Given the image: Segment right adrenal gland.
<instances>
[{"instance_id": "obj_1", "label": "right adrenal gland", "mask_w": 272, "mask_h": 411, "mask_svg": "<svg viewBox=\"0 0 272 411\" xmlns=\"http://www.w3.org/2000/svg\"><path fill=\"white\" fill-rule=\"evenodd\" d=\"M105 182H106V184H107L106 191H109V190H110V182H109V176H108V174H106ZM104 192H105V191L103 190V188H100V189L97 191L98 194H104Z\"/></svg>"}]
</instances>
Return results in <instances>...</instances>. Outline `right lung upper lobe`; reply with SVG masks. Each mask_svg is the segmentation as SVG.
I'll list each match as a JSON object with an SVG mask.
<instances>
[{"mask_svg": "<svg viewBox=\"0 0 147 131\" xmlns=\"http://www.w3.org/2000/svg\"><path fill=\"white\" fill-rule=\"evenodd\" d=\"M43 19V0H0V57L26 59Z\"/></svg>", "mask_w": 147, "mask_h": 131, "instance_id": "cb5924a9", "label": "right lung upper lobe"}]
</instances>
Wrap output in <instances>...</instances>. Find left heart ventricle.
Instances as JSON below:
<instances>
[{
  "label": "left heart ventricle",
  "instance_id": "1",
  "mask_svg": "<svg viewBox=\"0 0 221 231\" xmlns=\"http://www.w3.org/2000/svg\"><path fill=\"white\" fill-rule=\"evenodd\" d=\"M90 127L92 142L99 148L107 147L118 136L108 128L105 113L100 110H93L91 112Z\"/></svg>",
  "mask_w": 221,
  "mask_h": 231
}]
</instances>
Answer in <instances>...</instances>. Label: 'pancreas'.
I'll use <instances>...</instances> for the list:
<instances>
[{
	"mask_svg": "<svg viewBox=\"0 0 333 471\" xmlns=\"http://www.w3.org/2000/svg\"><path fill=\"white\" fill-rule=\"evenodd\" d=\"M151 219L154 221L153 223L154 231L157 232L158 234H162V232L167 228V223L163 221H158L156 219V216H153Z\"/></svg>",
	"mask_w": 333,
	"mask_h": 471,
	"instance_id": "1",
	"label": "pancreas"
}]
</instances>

§ §

# EXERCISE:
Line by line, repeat the data exactly.

# OUTPUT BELOW:
Given the image: Segment right adrenal gland.
<instances>
[{"instance_id": "obj_1", "label": "right adrenal gland", "mask_w": 272, "mask_h": 411, "mask_svg": "<svg viewBox=\"0 0 272 411\" xmlns=\"http://www.w3.org/2000/svg\"><path fill=\"white\" fill-rule=\"evenodd\" d=\"M105 182H106V184H107L106 191H109V190H110V182H109V176H108V174H106ZM104 192H105V191L103 190V188H100V189L97 191L98 194H104Z\"/></svg>"}]
</instances>
Return results in <instances>...</instances>. Outline `right lung upper lobe`; reply with SVG masks. Each mask_svg is the segmentation as SVG.
I'll list each match as a JSON object with an SVG mask.
<instances>
[{"mask_svg": "<svg viewBox=\"0 0 147 131\" xmlns=\"http://www.w3.org/2000/svg\"><path fill=\"white\" fill-rule=\"evenodd\" d=\"M43 19V0H0V57L26 59Z\"/></svg>", "mask_w": 147, "mask_h": 131, "instance_id": "cb5924a9", "label": "right lung upper lobe"}]
</instances>
Wrap output in <instances>...</instances>. Find left heart ventricle.
Instances as JSON below:
<instances>
[{
  "label": "left heart ventricle",
  "instance_id": "1",
  "mask_svg": "<svg viewBox=\"0 0 221 231\" xmlns=\"http://www.w3.org/2000/svg\"><path fill=\"white\" fill-rule=\"evenodd\" d=\"M90 127L92 142L99 148L107 147L118 136L108 128L105 113L100 110H93L91 112Z\"/></svg>",
  "mask_w": 221,
  "mask_h": 231
}]
</instances>
Answer in <instances>...</instances>. Label: 'pancreas'.
I'll use <instances>...</instances> for the list:
<instances>
[{
	"mask_svg": "<svg viewBox=\"0 0 333 471\" xmlns=\"http://www.w3.org/2000/svg\"><path fill=\"white\" fill-rule=\"evenodd\" d=\"M151 219L154 221L153 223L154 231L157 232L158 234H162V232L167 228V223L163 221H158L156 219V216H153Z\"/></svg>",
	"mask_w": 333,
	"mask_h": 471,
	"instance_id": "1",
	"label": "pancreas"
}]
</instances>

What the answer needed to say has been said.